Ready for punishment: Jub Bryant, left, and Adam Keen are joining Brandon Purdue as Queenstown's contingent in the Backyard Ultra world team champs this weekend

Three Queenstown ultrarunners join 12 other Kiwis in a gruelling international ‘last man standing’ race at Auckland’s Puhinui Reserve tomorrow starting at, of all times, 1am.

Adam Keen, Brandon Purdue and Jub Bryant are in the 15-person New Zealand team competing in the Backyard Ultra world team championship with 36 other national teams.

On the hour, every hour, teams set off on 6.7km loops, with the last team still running laps with a minimum of two runners declared the winner.

The NZ team’s setting off at 1am to synchronise with the United States team, which starts at the more friendly time of 7am — the organiser, Lazarus Lake, just happens to be an American.

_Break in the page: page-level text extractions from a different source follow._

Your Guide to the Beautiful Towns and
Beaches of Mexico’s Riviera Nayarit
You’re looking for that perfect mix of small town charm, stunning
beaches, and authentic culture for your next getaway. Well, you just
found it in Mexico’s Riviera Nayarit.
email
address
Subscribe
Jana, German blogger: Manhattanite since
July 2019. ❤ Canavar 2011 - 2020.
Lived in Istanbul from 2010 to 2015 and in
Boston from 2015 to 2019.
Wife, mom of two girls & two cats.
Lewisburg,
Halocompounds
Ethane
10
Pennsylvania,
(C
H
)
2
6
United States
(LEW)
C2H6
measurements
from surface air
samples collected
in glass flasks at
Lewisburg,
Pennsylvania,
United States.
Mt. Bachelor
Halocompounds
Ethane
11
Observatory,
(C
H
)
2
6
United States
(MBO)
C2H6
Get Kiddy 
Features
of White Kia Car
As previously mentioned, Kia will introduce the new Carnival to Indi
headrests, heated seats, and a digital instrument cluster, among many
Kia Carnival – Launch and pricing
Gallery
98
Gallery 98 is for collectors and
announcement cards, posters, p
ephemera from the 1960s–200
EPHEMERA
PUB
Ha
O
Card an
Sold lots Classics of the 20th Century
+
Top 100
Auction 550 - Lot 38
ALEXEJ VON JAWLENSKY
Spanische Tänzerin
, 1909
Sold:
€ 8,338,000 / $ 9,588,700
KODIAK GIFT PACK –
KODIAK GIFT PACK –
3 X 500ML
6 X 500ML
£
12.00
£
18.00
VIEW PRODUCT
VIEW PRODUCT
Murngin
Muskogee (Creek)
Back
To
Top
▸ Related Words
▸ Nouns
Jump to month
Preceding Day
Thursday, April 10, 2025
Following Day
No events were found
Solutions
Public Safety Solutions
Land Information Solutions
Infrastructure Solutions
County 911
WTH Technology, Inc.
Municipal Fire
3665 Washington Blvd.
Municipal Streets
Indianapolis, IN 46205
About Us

To make the team, runners have to have done well at a backyard ultra in their own country in the two-year build-up.

Keen was the best-performed member of the NZ team that competed in 2020, as ‘last person standing’ after 35 laps, or 234.5km — an impressive feat, though the over all winner, a Belgian, completed 75 laps.

The 39-year-old, who also coaches ultrarunners through his business, Aerobic Edge, says backyard ultras are brutal — ‘‘every hour just standing on the start-line, starting again with no end in sight’’.

Purdue qualified this week end by finishing second in Christchurch’s Krayzie Midwinter Backyard Ultra, in July, running for 34 hours, while
Bryant finished third in Dunedin’s Pigs Backyard Ultra in February, completing 29 laps — he was also third in Auckland’s Riverhead Backyard
ReLaps Ultra last year.

The 34-year-old’s got a niggly leg injury, but he’d love to still be running at 6pm on Monday, which would be his 41st lap, as that’s when his
Queenstown mates’ ‘Monday Run Day’ runs.

Bryant says it’ll feel weird running alongside 14 other people for hopefully, at least, 24 hours.